Task to complete. Within the data below, find the string "that" and return each line where it occurs.

Data.
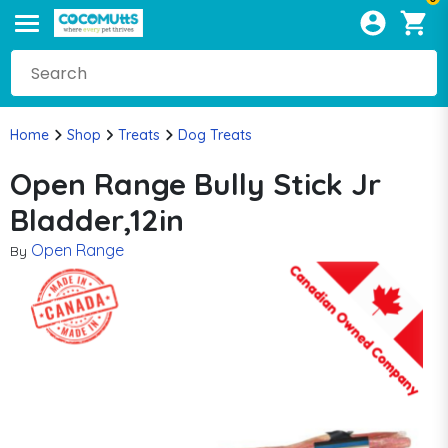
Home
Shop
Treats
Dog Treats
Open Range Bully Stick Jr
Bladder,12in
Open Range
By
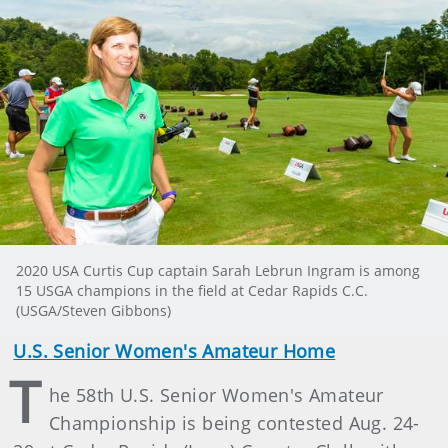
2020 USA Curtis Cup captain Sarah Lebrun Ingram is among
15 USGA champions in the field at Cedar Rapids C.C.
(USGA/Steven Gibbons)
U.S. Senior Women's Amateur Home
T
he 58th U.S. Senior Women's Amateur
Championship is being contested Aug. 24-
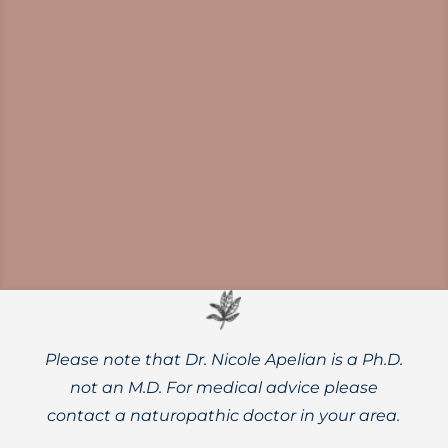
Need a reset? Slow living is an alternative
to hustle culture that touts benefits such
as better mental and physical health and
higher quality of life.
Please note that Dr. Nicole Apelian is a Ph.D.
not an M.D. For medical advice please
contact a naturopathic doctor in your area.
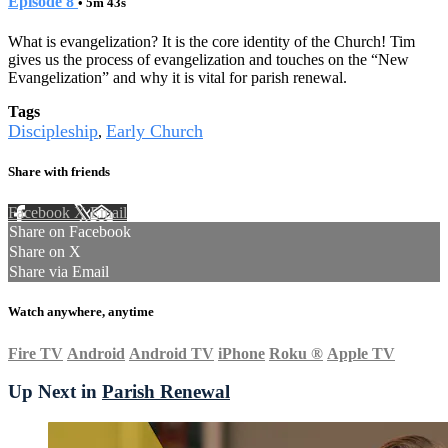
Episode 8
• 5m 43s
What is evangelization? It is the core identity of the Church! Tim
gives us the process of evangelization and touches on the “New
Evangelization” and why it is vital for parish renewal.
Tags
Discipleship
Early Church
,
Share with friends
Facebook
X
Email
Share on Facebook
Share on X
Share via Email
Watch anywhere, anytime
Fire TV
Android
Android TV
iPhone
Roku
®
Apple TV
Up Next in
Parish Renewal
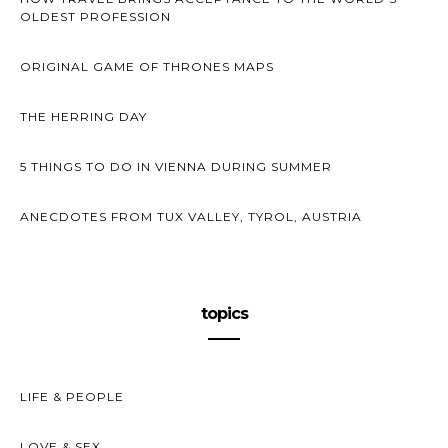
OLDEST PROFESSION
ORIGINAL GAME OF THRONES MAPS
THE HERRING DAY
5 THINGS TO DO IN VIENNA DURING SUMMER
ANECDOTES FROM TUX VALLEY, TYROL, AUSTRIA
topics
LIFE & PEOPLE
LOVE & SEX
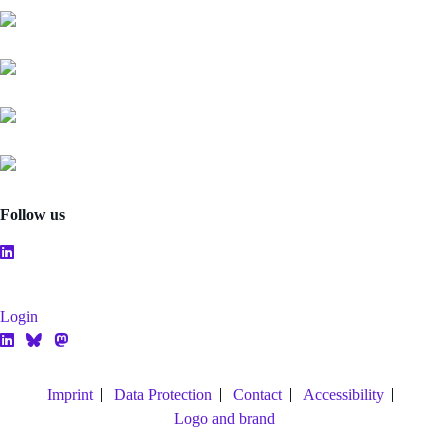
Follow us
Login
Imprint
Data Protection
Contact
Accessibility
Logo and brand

Reply.
to hustle culture that touts benefits such
Please note that Dr. Nicole Apelian is a Ph.D.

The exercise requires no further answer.